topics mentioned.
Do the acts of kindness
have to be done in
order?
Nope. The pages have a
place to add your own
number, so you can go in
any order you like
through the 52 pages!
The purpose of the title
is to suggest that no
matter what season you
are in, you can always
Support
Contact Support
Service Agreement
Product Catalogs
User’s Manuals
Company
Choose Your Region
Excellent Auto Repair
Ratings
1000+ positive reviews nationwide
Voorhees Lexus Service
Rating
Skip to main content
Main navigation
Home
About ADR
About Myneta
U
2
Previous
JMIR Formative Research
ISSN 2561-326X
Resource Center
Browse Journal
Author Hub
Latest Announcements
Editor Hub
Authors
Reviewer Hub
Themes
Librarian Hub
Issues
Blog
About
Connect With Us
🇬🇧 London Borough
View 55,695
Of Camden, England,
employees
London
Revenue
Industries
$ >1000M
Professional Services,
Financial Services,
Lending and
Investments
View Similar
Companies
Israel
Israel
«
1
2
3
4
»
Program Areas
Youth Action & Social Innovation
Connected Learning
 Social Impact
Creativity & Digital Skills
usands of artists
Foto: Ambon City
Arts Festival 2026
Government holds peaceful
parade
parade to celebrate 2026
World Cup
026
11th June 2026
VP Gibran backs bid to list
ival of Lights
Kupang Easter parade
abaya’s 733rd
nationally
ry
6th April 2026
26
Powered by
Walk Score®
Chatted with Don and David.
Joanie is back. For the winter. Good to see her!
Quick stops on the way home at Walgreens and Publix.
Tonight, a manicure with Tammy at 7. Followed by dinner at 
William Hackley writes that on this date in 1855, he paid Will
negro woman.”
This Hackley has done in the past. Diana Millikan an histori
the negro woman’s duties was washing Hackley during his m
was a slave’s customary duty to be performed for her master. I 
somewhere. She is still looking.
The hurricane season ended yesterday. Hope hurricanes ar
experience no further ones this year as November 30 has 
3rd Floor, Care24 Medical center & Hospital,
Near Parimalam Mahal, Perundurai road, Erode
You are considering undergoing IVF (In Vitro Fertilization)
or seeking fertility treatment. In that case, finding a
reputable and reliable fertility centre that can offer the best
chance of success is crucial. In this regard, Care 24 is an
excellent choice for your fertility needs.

- **PROBLEM STATEMENT**
Output each record precisely as written.

- **RESULT FOR THIS EXERCISE**
topics mentioned.
Do the acts of kindness
have to be done in
order?
Nope. The pages have a
place to add your own
number, so you can go in
any order you like
through the 52 pages!
The purpose of the title
is to suggest that no
matter what season you
are in, you can always
Support
Contact Support
Service Agreement
Product Catalogs
User’s Manuals
Company
Choose Your Region
Excellent Auto Repair
Ratings
1000+ positive reviews nationwide
Voorhees Lexus Service
Rating
Skip to main content
Main navigation
Home
About ADR
About Myneta
U
2
Previous
JMIR Formative Research
ISSN 2561-326X
Resource Center
Browse Journal
Author Hub
Latest Announcements
Editor Hub
Authors
Reviewer Hub
Themes
Librarian Hub
Issues
Blog
About
Connect With Us
🇬🇧 London Borough
View 55,695
Of Camden, England,
employees
London
Revenue
Industries
$ >1000M
Professional Services,
Financial Services,
Lending and
Investments
View Similar
Companies
Israel
Israel
«
1
2
3
4
»
Program Areas
Youth Action & Social Innovation
Connected Learning
 Social Impact
Creativity & Digital Skills
usands of artists
Foto: Ambon City
Arts Festival 2026
Government holds peaceful
parade
parade to celebrate 2026
World Cup
026
11th June 2026
VP Gibran backs bid to list
ival of Lights
Kupang Easter parade
abaya’s 733rd
nationally
ry
6th April 2026
26
Powered by
Walk Score®
Chatted with Don and David.
Joanie is back. For the winter. Good to see her!
Quick stops on the way home at Walgreens and Publix.
Tonight, a manicure with Tammy at 7. Followed by dinner at 
William Hackley writes that on this date in 1855, he paid Will
negro woman.”
This Hackley has done in the past. Diana Millikan an histori
the negro woman’s duties was washing Hackley during his m
was a slave’s customary duty to be performed for her master. I 
somewhere. She is still looking.
The hurricane season ended yesterday. Hope hurricanes ar
experience no further ones this year as November 30 has 
3rd Floor, Care24 Medical center & Hospital,
Near Parimalam Mahal, Perundurai road, Erode
You are considering undergoing IVF (In Vitro Fertilization)
or seeking fertility treatment. In that case, finding a
reputable and reliable fertility centre that can offer the best
chance of success is crucial. In this regard, Care 24 is an
excellent choice for your fertility needs.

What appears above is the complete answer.